Me, Mom, my sister Jo
I am still trying to process what happened this weekend. On Thursday, I drove to Burelson, Tx where my sister lives, for a few days visit. On Saturday, April 14, I spoke at the Yellow Rose RWA chapter on 'The Hero's Journey via TITANIC.' There were several members I have known for years online, and it was wonderful to finally meet Ashley Kath-Bilsky and Caroline Clemmons.
On Friday, however, my mother was hospitalized with pneumonia. This was the third time in a year she was in the hospital for pneumonia. I knew she was sick, and was glad she finally went to the hospital. I decided to cut my trip short and go home on Sunday instead of Monday. Before I could do so, my brother called me at 4:30 Sunday morning to tell my that my mother had passed away. My sister drove back to Houston with me on Sunday. Jo and I went to the funeral home today to make the arrangements. We went to her house (which she shares with my brother) to get her clothes and pick up a few personal items. We spent the evening going through photographs to pick 50 for the video the funeral home will make of mom's life. What fun that was, I mean, really, it was...looking back at pictures, the fun, the holidays, the goofy ones you don't want anyone to see, the ones you forgot about, the memories they evoked.

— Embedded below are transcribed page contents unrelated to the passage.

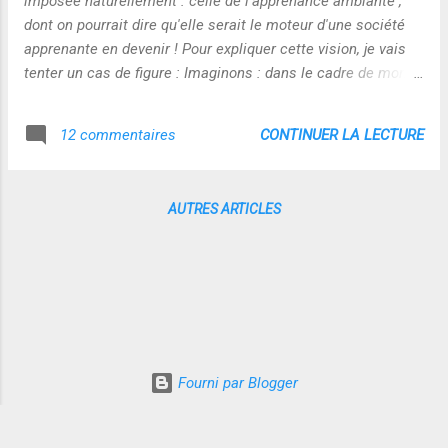
imposée naturellement : celle de l'apprenance ambiante ,
dont on pourrait dire qu'elle serait le moteur d'une société
apprenante en devenir ! Pour expliquer cette vision, je vais
tenter un cas de figure : Imaginons : dans le cadre de mon
travail, je suis amenée à publier différents contenus sur le
web...A l'instant t, mon patron vient me demander de publier
CONTINUER LA LECTURE
12 commentaires
une vidéo sur le blog de l'entreprise ! je n'ai jamais réalisé ce
genre de travail ? Je lance une recherche sur mon
navigateur : "comment publier une vidéo sur un blog ?" Le
AUTRES ARTICLES
navigateur identifie ma requête comme un besoin
d'apprendre. Il a repéré au travers de ma navigation que je
privilégie les relations de coaching on-line pour apprendre. Il
me met donc directement en contact avec les coachs
compétents dans ce domaine et demeurant près de chez
moi ! Il m'informe aussi : - qu'un tutoriel est accessible on-
line...
Fourni par Blogger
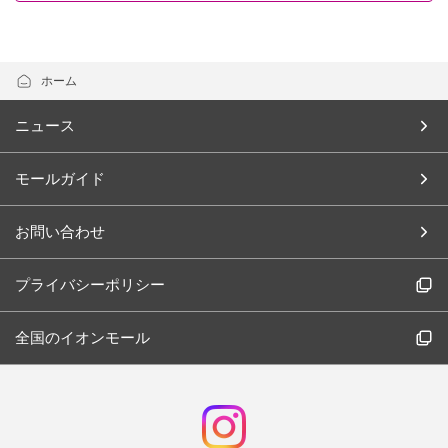
ホーム
ニュース
モールガイド
お問い合わせ
プライバシーポリシー
全国のイオンモール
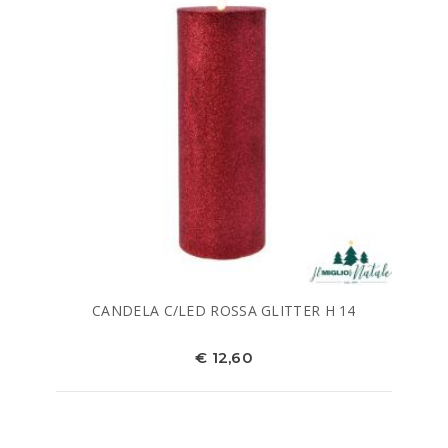
CANDELA C/LED ROSSA GLITTER H 14
€ 12,60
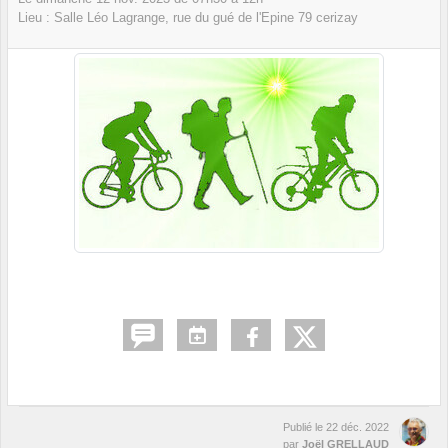
Lieu :
Salle Léo Lagrange, rue du gué de l'Epine
79
cerizay
Publié le
22 déc. 2022
par
Joël GRELLAUD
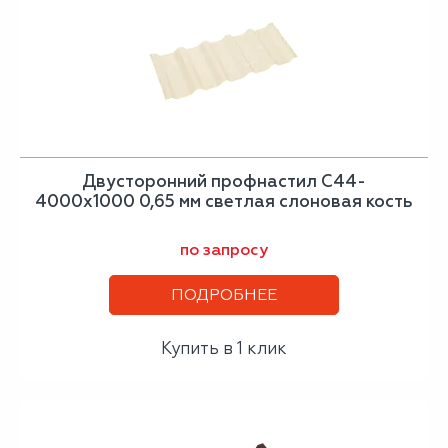
Двусторонний профнастил С44-
4000х1000 0,65 мм светлая слоновая кость
по запросу
ПОДРОБНЕЕ
Купить в 1 клик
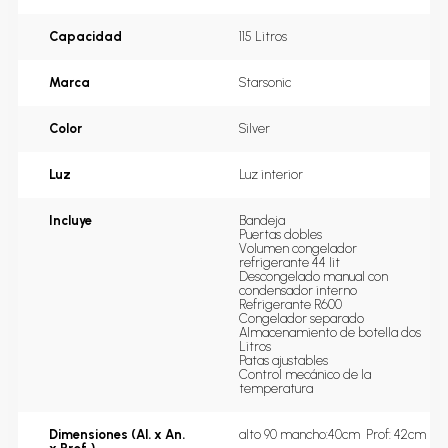
Capacidad
115 Litros
Marca
Starsonic
Color
Silver
Luz
Luz interior
Incluye
Bandeja 

Puertas dobles 

Volumen congelador 
refrigerante 44 lit 

Descongelado manual con 
condensador interno 

Refrigerante R600 

Congelador separado  

Almacenamiento de botella dos 
Litros 

Patas ajustables 

Control mecánico de la 
temperatura
Dimensiones (Al. x An.
alto 90 mancho:40cm  Prof: 42cm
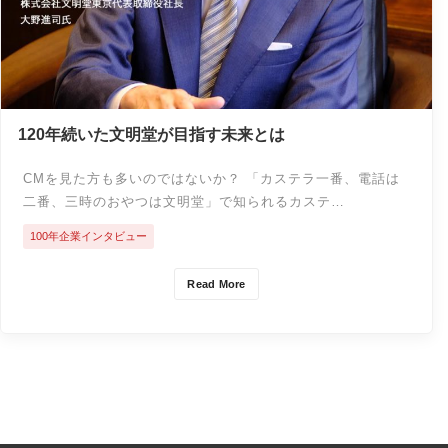
120年続いた文明堂が目指す未来とは
CMを見た方も多いのではないか？ 「カステラ一番、電話は
二番、三時のおやつは文明堂」で知られるカステ…
100年企業インタビュー
Read More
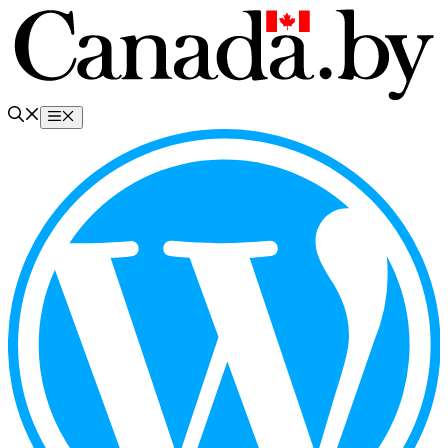
Перейти
к
содержимому
Меню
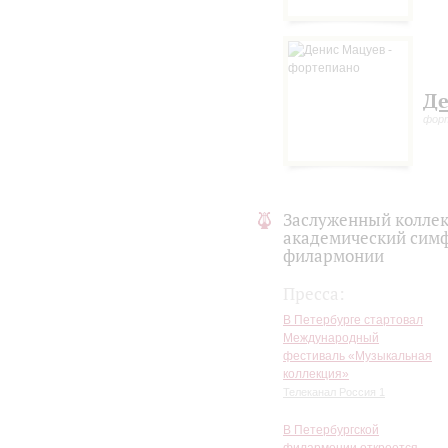
Де
фор
Заслуженный коллек
академический симф
филармонии
Пресса:
В Петербурге стартовал
Международный
фестиваль «Музыкальная
коллекция»
Телеканал Россия 1
В Петербургской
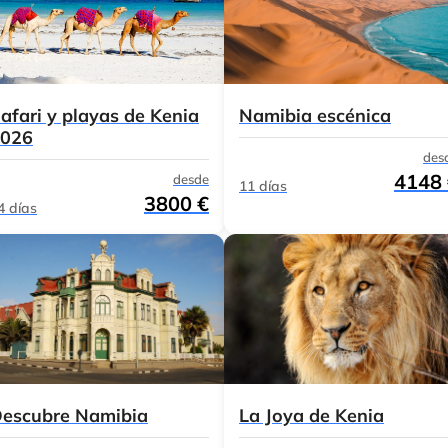
afari y playas de Kenia
Namibia escénica
026
des
4148
desde
11 días
3800 €
4 días
escubre Namibia
La Joya de Kenia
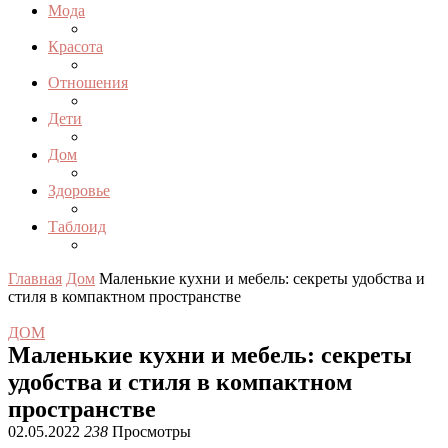
Мода
Красота
Отношения
Дети
Дом
Здоровье
Таблоид
Главная
Дом
Маленькие кухни и мебель: секреты удобства и
стиля в компактном пространстве
ДОМ
Маленькие кухни и мебель: секреты
удобства и стиля в компактном
пространстве
02.05.2022
238
Просмотры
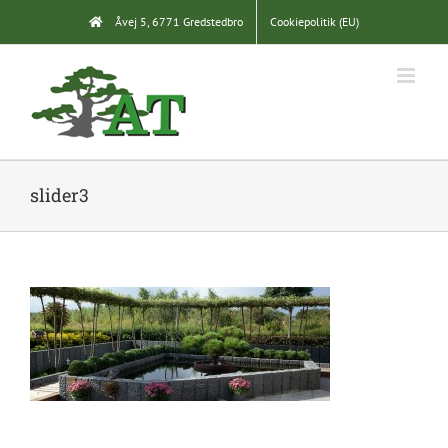
Skip
Åvej 5, 6771 Gredstedbro
Cookiepolitik (EU)
to
content
slider3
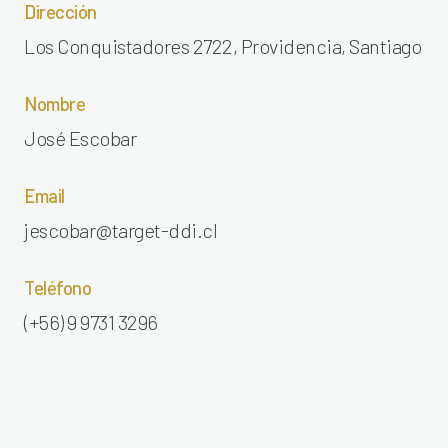
Dirección
Los Conquistadores 2722, Providencia, Santiago
Nombre
José Escobar
Email
jescobar@target-ddi.cl
Teléfono
(+56) 9 9731 3296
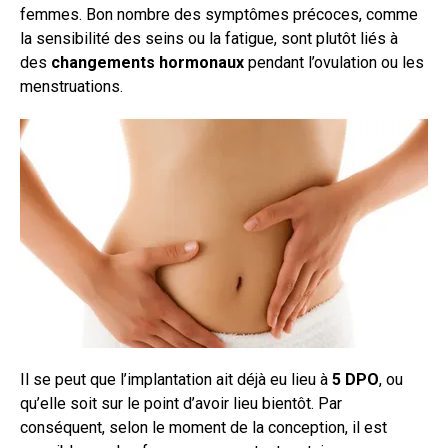
femmes. Bon nombre des symptômes précoces, comme
la sensibilité des seins ou la fatigue, sont plutôt liés à
des
changements hormonaux
pendant l’ovulation ou les
menstruations.
Il se peut que l’implantation ait déjà eu lieu à
5 DPO
, ou
qu’elle soit sur le point d’avoir lieu bientôt. Par
conséquent, selon le moment de la conception, il est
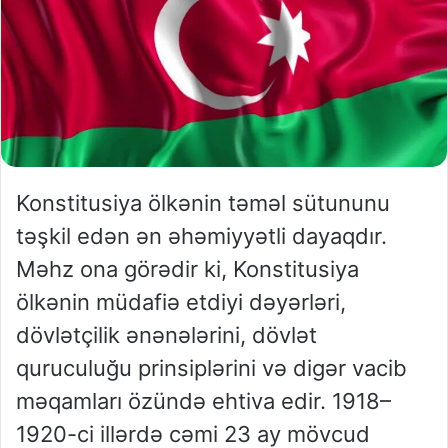
Konstitusiya ölkənin təməl sütununu
təşkil edən ən əhəmiyyətli dayaqdır.
Məhz ona görədir ki, Konstitusiya
ölkənin müdafiə etdiyi dəyərləri,
dövlətçilik ənənələrini, dövlət
quruculuğu prinsiplərini və digər vacib
məqamları özündə ehtiva edir. 1918–
1920-ci illərdə cəmi 23 ay mövcud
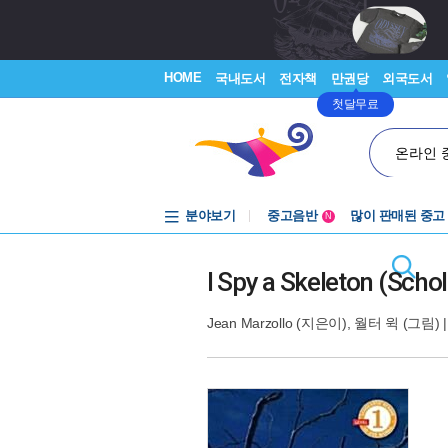
HOME
국내도서
전자책
만권당
외국도서
첫달무료
온라인 
분야보기
중고음반
많이 판매된 중고
N
1천원부터
중고음반
I Spy a Skeleton (Schol
Jean Marzollo
(지은이),
월터 윅
(그림) 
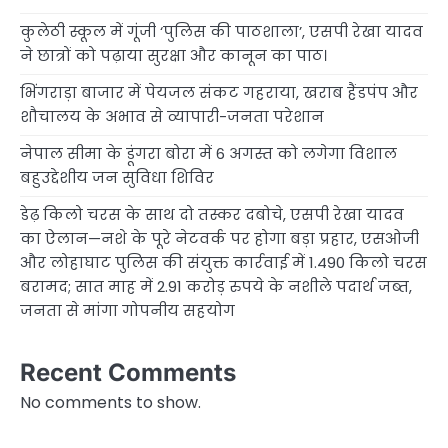
कुलेठी स्कूल में गूंजी ‘पुलिस की पाठशाला’, एसपी रेखा यादव
ने छात्रों को पढ़ाया सुरक्षा और कानून का पाठ।
भिंगराड़ा बाजार में पेयजल संकट गहराया, खराब हैंडपंप और
शौचालय के अभाव से व्यापारी-जनता परेशान
नेपाल सीमा के डूंगरा बोरा में 6 अगस्त को लगेगा विशाल
बहुउद्देशीय जन सुविधा शिविर
डेढ़ किलो चरस के साथ दो तस्कर दबोचे, एसपी रेखा यादव
का ऐलान—नशे के पूरे नेटवर्क पर होगा बड़ा प्रहार, एसओजी
और लोहाघाट पुलिस की संयुक्त कार्रवाई में 1.490 किलो चरस
बरामद; सात माह में 2.91 करोड़ रुपये के नशीले पदार्थ जब्त,
जनता से मांगा गोपनीय सहयोग
Recent Comments
No comments to show.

I'm tired, but can't sleep. I am still numb. My mother was a strong, stubborn woman. She was not perfect. If she got pissed at you, she usually stayed pissed for a long, long time (just ask my sister
). But she lived through more than her share of hard times, physical, emotional and spiritual. She was a rock, too. In the past year, she has been through a lot physically and I think she was just sick and tired of being sick and tired. She did not have the strength to do the things she wanted to do: garden, cook, shop, go places and be active.
I will get through this week (funeral is set for Saturday), I will get through next week, and the week after that....but life will not be the same, because my mom isn't here for me to talk to, to laugh with or to have lunch with (as we did nearly every Thursday).
I love you, mom. Rest in peace, plant God's garden, and run in the surf!